For their part, the Glausers remain focused on Gideon, who they say was an "emotional wreck" when he came to their home. For a few months, he visited Colorado City frequently, until his mother asked him to stay away.

"He really missed his family terribly," especially his younger siblings, says Stacha Glauser. "It was horrible."

Gideon contents himself now with the thought that he will some day be able to help those kids if they need it. And, slowly, he is finding his place in this new world and working hard to live up to the Glausers' expectations.

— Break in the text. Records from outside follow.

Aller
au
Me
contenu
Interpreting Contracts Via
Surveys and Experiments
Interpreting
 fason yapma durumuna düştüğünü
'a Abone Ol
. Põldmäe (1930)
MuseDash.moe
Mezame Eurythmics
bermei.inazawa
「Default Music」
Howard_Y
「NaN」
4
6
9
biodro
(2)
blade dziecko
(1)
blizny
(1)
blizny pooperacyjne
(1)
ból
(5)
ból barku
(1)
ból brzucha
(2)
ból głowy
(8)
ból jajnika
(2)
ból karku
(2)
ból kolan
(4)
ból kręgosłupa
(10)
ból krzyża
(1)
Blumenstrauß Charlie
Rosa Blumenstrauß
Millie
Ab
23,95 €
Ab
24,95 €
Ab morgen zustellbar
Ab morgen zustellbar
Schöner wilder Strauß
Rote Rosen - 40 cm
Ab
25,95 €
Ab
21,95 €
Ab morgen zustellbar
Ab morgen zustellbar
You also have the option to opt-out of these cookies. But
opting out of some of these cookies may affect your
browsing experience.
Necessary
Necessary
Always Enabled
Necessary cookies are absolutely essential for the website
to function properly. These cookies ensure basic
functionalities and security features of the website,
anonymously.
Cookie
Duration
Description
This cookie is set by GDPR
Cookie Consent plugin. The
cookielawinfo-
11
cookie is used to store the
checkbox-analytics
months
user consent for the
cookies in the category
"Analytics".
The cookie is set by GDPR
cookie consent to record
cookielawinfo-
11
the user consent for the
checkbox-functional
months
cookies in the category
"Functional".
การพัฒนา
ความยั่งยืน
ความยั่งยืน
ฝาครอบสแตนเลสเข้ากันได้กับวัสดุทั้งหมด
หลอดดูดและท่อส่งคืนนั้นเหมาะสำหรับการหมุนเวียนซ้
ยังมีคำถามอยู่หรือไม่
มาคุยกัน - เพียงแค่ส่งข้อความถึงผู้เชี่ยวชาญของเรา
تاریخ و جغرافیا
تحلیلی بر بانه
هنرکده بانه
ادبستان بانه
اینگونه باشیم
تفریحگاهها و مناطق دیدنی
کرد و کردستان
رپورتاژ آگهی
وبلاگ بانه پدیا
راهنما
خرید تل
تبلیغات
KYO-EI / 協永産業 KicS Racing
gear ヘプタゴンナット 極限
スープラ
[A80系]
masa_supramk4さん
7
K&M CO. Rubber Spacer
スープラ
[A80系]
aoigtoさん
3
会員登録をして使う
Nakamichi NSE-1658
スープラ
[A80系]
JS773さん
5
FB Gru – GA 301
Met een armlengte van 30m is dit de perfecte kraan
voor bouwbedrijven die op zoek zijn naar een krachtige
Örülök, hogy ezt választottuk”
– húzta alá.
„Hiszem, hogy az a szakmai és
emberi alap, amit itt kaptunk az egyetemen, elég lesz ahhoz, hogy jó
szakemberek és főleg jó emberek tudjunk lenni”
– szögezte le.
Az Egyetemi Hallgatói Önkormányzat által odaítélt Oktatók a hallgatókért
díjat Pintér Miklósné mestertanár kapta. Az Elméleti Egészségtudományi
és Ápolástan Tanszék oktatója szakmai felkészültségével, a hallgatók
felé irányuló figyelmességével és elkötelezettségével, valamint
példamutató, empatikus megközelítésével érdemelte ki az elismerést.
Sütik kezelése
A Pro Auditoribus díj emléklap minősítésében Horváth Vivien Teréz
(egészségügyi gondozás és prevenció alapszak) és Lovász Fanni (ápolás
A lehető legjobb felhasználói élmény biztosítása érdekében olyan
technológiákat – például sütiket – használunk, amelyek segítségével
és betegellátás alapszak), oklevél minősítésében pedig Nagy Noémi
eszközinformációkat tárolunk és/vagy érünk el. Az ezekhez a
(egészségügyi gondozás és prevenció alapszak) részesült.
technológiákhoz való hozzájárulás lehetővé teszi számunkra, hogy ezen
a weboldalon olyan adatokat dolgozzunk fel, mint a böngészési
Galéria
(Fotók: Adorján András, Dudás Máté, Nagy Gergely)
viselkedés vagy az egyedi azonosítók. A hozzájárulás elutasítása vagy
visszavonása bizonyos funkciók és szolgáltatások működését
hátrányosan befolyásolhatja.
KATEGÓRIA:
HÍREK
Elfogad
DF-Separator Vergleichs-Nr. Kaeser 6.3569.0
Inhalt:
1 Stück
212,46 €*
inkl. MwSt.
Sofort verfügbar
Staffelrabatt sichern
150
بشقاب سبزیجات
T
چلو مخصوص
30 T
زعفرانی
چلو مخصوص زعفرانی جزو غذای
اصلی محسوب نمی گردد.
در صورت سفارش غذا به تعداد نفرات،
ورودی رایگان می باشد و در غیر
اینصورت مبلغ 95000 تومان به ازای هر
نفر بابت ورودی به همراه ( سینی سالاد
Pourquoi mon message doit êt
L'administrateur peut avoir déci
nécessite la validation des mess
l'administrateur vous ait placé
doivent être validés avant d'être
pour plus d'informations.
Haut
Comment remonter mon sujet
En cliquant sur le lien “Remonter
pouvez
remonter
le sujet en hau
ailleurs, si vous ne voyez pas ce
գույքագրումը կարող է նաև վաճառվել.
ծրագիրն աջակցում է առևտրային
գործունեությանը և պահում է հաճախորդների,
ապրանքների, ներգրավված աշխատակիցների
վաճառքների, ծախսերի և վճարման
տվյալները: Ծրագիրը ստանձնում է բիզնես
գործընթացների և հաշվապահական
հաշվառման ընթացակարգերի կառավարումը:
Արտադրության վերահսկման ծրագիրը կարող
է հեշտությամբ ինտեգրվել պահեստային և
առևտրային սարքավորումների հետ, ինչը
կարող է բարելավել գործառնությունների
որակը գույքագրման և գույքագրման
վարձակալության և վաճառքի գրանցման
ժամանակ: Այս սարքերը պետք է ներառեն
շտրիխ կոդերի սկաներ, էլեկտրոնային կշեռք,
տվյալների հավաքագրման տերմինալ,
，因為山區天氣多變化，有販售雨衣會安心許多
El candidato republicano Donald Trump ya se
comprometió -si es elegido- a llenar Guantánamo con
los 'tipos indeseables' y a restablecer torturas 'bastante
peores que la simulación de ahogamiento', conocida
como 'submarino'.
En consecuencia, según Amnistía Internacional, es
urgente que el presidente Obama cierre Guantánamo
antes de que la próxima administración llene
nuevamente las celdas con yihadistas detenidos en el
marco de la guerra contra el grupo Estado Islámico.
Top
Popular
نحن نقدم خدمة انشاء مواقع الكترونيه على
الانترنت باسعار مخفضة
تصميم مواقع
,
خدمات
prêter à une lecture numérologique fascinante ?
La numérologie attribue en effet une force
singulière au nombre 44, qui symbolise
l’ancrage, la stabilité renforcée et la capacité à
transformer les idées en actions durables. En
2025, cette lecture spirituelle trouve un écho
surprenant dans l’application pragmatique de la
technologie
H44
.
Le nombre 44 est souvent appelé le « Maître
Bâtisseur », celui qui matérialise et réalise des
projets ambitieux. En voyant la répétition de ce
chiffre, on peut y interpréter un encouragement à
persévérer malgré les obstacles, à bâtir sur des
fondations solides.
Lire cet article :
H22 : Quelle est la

"This is a little bit rude, but I didn't think they would be so honest, so nice, that there would be people who would take someone in from a culture like I came from," he says. "Making friends is hard. It was hard to adapt, but I would have to say I'm doing quite well."

The Glausers have told Gideon they will see him through high school and, if he happens to join their LDS faith, through a mission and even into college.

Gideon, in the awkward way children who have been hurt sometimes put things, says he wouldn't "have a problem going through the paperwork, having them adopt me."

And what does he want from Dan Barlow?

"He should treat me like a kid - his kid," Gideon says.